As a biologist by profession, a new hypothesis has occurred to me…and if I studied the relationship between babies and their pet cats, I would ask it.  Here’s what I’m wondering…Do cats understand that babies are different from adults and therefore deserving of greater patience?  Everyone knows that some dogs treat baby humans as their own, protecting them, tolerating their violence etc….But whoever heard of a cat doing this?

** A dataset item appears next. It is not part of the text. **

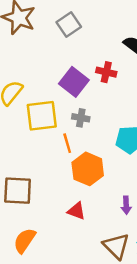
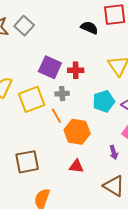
gray square: (69, 25) -> (24, 26), moved
red cross: (106, 72) -> (76, 70), moved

Tuna has me wondering.  This is the same cat that will happily claw you if you look at him funny or pet him for too long or walk too close to him on the stairs or if he just feels like it.  He bites too.  I was worried when our friend brought their toddler over (long before Evan came along) because I thought Tuna would bite or scratch her if she pestered him too much.  Much to my surprise he was very patient and would simply run away if she got too fiesty.  Then I worried when Mike’s family brought our baby niece thinking surely a mobile baby would be a target for him.  Oh yeah…and this is the same cat that hides behind furniture lying in wait for our 80lb greyhound.  I can’t count the number of times he’s pounced on her (even fully covering her head) and caused her to cry :(   Meanie!!  But somehow having an 11 month old baby pound on him (literally!) doesn’t cause him to use self defense!  If I were him and I found myself underneath the full weight of a kid twice my size, I’d use all the teeth and claws I had to get away!  But, amazingly, during this episode he simply buckled down belly to the floor and waited for us to rescue him!  This is not to say that if we’d waited 15 more seconds he wouldn’t have come out of it clawing, but I was astonished to discover he would have patience for that at all!

Now, Evan’s treatment of him really has me wondering.  Tuna actually seeks out soon-to-be-mobile Evan whenever he can and rubs himself up and down Evan’s back.  Sometimes Evan just laughs and touches him and sometimes Evan grabs his ears or the scruff of his neck and digs in.   I can personally attest to the fact that when Evan does this to you, it really hurts!! And yet, Tuna just freezes and waits for me to rescue him.  Before all this, his nasty attitude almost got him a trip back to the shelter…but he is so good with kids I’m flabbergasted.  He’s been better with us too and so I guess we’ll keep him.  Just curious, has anyone else seen a cat act like this around children?  Good ‘ole Tuna Bug!